(SOURCE DATA Opens)

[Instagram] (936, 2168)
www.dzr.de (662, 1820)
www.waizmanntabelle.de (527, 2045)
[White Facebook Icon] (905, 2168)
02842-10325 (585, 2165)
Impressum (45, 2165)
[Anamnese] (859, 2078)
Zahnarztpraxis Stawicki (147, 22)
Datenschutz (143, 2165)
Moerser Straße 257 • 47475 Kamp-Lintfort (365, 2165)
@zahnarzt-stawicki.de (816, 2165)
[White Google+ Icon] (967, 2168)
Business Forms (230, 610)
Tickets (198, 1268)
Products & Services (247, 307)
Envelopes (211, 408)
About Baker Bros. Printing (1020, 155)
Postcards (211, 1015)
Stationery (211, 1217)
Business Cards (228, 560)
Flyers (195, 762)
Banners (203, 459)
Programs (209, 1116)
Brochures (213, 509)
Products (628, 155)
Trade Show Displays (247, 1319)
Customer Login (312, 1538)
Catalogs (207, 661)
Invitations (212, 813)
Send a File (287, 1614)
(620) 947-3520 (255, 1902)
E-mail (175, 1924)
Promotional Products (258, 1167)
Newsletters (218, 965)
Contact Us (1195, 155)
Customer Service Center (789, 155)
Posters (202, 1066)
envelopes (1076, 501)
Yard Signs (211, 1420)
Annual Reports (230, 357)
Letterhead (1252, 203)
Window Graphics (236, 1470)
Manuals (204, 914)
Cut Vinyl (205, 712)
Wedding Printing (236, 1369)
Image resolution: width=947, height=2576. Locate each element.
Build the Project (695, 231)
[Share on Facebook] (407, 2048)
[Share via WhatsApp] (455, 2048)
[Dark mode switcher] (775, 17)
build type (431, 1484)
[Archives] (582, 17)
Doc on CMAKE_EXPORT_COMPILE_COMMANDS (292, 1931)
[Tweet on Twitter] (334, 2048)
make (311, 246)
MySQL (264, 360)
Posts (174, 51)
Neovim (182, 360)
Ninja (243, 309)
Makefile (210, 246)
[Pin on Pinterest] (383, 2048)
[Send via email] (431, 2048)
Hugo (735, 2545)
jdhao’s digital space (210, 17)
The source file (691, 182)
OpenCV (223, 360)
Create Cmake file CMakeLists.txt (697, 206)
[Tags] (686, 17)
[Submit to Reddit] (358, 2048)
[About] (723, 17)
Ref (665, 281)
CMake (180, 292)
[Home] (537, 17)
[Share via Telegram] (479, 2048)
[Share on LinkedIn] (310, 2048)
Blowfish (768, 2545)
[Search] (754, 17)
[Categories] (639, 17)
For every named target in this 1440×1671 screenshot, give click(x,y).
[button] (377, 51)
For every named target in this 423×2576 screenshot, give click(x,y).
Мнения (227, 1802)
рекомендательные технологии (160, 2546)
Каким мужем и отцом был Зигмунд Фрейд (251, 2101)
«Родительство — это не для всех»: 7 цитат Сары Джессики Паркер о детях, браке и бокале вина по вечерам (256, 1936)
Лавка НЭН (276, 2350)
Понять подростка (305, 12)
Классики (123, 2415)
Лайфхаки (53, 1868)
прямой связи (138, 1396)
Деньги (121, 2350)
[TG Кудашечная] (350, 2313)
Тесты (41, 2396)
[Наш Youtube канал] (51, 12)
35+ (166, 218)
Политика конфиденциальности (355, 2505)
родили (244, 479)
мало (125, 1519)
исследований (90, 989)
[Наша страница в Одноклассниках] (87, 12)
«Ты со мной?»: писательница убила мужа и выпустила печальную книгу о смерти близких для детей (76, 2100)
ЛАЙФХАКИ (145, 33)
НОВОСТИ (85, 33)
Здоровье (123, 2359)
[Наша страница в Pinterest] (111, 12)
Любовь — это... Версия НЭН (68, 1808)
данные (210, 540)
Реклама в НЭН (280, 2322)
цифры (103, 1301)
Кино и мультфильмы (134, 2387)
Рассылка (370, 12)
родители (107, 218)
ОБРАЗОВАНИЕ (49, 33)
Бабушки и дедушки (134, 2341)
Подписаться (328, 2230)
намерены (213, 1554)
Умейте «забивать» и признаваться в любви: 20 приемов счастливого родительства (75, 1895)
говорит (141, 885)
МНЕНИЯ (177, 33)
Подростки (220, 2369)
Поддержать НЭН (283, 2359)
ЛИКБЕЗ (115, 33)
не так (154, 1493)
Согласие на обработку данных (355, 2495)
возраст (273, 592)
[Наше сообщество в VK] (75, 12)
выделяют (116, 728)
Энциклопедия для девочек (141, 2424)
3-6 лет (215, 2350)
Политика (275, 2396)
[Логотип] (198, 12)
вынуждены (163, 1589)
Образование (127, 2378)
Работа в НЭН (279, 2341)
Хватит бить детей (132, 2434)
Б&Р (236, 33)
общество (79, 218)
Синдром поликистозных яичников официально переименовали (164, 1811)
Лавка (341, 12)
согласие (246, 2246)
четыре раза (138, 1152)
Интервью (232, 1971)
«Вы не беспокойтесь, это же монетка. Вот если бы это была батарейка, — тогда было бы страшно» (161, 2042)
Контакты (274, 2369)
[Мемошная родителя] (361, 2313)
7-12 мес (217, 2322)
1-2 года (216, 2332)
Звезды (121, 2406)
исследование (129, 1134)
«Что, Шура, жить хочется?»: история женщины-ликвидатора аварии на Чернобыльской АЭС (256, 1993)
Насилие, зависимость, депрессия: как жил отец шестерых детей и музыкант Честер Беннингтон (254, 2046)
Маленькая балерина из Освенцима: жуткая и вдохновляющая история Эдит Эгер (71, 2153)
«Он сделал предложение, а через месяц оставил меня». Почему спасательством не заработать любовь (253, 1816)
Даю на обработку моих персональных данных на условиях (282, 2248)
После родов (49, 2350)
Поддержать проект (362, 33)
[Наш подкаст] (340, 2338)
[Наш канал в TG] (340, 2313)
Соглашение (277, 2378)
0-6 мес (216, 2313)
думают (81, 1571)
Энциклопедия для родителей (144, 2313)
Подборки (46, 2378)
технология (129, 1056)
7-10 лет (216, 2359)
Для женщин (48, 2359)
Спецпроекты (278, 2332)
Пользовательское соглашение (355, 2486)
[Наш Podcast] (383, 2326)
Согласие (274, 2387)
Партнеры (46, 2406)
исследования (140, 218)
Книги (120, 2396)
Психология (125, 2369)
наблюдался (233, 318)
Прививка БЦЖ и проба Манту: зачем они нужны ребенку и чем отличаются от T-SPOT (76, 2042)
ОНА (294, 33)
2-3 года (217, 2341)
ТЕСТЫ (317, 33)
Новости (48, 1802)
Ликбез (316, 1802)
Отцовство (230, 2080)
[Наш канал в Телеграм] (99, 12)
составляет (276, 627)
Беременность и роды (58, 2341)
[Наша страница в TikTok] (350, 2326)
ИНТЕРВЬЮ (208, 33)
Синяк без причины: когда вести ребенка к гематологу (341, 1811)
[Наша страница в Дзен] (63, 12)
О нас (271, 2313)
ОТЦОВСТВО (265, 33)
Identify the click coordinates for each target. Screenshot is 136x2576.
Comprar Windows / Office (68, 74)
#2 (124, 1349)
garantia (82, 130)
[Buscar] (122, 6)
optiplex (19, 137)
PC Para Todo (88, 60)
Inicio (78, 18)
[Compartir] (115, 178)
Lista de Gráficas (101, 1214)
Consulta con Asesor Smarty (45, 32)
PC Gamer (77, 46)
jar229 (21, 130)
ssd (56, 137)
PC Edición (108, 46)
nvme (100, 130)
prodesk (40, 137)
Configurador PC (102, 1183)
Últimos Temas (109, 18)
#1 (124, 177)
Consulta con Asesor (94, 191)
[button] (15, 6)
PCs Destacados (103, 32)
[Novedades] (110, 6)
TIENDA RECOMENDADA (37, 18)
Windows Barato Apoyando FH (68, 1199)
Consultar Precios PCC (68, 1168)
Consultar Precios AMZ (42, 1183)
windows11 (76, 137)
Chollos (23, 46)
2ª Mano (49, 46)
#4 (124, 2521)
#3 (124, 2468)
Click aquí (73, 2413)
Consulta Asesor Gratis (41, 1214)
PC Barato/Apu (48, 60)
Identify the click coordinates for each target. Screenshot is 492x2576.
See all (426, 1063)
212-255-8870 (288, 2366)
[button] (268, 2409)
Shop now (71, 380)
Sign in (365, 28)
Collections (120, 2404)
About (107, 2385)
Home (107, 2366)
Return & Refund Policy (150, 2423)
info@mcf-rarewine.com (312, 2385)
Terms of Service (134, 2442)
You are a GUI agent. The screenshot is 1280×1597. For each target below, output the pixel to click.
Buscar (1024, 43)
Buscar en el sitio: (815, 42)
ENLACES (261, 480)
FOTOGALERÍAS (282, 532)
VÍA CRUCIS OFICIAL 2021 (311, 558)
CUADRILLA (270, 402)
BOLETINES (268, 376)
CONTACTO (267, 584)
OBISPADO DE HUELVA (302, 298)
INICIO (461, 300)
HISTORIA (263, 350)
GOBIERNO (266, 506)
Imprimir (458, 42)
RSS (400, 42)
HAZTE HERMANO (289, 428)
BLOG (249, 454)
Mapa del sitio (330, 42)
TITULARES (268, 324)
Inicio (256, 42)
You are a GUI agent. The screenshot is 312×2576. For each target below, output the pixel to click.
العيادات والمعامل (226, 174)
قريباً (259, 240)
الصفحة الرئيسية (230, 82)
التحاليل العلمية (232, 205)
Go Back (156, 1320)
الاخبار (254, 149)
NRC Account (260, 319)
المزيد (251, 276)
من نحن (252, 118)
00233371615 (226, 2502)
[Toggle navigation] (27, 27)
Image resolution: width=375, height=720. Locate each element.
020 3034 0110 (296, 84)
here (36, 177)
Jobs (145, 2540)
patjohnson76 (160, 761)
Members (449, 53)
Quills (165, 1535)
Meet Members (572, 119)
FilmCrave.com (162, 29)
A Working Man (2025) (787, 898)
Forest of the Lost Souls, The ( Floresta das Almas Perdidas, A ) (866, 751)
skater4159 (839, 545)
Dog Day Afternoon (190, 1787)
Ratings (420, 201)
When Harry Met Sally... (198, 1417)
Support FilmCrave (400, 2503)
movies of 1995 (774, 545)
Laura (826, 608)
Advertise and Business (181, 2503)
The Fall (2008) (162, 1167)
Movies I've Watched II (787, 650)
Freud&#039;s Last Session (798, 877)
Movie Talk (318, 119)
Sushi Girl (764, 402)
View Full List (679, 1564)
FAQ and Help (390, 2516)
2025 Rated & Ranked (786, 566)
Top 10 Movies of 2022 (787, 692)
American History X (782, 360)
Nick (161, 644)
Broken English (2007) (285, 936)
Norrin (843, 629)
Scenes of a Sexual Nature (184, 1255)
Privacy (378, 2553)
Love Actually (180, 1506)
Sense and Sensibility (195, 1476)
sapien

(SOURCE DATA Closes)

Would you copy, unchanged, the stretch of the records above that begins at the line containing "Книги (120, 2396)" and ends at the line containing "Ликбез (316, 1802)", and only that?

Книги (120, 2396)
Психология (125, 2369)
наблюдался (233, 318)
Прививка БЦЖ и проба Манту: зачем они нужны ребенку и чем отличаются от T-SPOT (76, 2042)
ОНА (294, 33)
2-3 года (217, 2341)
ТЕСТЫ (317, 33)
Новости (48, 1802)
Ликбез (316, 1802)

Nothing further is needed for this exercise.